To make matters worse for the Bristol Works partnership, an anonymous letter was circulated through Bristol calling on townspeople to oppose the project. Running tangential to that letter’s aim, however, Bristol residents came out in droves to the ZBA hearings to offer support for the business campus, as townspeople touted the project’s economic and job-growth potential.
After two months of heated public debate and careful consideration, the Bristol ZBA voted 7-0 in favor of issuing Bristol Works a “comprehensive” conditional use permit for the 5.5-acre space of Munsill Ave.
The bicycle vacation company VBT was the building’s first tenant in March, moving its sales team into an office. The Vermont value-added food delivery service Graze was up and operating in a manufacturing space in April, but later moved to Vergennes.

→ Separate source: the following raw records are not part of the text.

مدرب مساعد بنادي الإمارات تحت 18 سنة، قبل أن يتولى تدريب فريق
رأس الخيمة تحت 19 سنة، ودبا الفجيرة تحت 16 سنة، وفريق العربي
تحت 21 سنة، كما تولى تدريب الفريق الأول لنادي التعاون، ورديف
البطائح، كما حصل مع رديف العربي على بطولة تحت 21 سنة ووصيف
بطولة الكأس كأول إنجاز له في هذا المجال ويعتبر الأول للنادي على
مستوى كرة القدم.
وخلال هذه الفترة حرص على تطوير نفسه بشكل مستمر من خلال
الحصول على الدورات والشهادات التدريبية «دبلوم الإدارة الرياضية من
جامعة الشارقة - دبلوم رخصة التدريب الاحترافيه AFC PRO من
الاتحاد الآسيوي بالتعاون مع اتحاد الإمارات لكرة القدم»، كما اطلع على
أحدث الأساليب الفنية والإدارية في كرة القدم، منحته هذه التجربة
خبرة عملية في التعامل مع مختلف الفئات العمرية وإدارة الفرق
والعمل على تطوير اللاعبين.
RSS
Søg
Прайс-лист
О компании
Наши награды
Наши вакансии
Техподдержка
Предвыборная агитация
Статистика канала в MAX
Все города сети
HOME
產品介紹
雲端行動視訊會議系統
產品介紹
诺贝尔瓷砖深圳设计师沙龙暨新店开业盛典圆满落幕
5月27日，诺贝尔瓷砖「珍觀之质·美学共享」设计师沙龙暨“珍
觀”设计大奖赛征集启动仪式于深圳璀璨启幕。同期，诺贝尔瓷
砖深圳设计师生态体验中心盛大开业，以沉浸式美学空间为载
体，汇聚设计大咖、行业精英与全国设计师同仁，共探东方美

In addition, the staff from the Addison Northeast Supervisory Union moved into a custom-retrofitted office in October, the Bristol Bakery and Café (which Harper owns) will operate its wholesale business out of the building, and Harper is hoping the Five Town Health Alliance will get the federal funds needed to move a new Federally Qualified Health Center into the facility.
The partners are also hoping a renewable energy business will move into a manufacturing space sometime this New Year.